▶ **RECORDS FOR THE EXERCISE**
======

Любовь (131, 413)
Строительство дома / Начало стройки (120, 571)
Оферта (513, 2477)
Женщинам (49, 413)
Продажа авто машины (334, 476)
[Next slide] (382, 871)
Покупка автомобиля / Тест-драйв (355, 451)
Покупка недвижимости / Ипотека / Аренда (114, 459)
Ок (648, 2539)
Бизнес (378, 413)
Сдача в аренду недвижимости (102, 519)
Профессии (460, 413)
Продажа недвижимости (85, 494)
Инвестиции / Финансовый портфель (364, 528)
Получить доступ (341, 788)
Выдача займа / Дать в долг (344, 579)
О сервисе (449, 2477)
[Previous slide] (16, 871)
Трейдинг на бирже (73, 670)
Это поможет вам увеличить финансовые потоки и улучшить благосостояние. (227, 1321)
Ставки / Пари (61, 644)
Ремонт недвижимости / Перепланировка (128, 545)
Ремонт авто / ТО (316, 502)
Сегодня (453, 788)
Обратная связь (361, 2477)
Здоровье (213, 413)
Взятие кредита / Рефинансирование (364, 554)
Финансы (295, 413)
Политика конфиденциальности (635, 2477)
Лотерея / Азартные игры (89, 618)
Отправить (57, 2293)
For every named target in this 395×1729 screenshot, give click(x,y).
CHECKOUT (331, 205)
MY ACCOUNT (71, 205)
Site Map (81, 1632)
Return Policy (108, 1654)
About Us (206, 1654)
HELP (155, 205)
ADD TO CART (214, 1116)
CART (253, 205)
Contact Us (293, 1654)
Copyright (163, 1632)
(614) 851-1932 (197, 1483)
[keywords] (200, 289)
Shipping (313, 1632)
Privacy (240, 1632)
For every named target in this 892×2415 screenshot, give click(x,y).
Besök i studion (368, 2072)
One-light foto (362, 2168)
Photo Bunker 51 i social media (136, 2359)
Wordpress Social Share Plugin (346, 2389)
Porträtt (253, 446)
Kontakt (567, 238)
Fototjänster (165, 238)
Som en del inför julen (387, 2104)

======

▶ **WORK TASK**
Please copy, without any change, the lines of the material from the first through the one containing "Финансы (295, 413)". Write nothing else.

▶ **RESULT FOR THIS TASK**
Любовь (131, 413)
Строительство дома / Начало стройки (120, 571)
Оферта (513, 2477)
Женщинам (49, 413)
Продажа авто машины (334, 476)
[Next slide] (382, 871)
Покупка автомобиля / Тест-драйв (355, 451)
Покупка недвижимости / Ипотека / Аренда (114, 459)
Ок (648, 2539)
Бизнес (378, 413)
Сдача в аренду недвижимости (102, 519)
Профессии (460, 413)
Продажа недвижимости (85, 494)
Инвестиции / Финансовый портфель (364, 528)
Получить доступ (341, 788)
Выдача займа / Дать в долг (344, 579)
О сервисе (449, 2477)
[Previous slide] (16, 871)
Трейдинг на бирже (73, 670)
Это поможет вам увеличить финансовые потоки и улучшить благосостояние. (227, 1321)
Ставки / Пари (61, 644)
Ремонт недвижимости / Перепланировка (128, 545)
Ремонт авто / ТО (316, 502)
Сегодня (453, 788)
Обратная связь (361, 2477)
Здоровье (213, 413)
Взятие кредита / Рефинансирование (364, 554)
Финансы (295, 413)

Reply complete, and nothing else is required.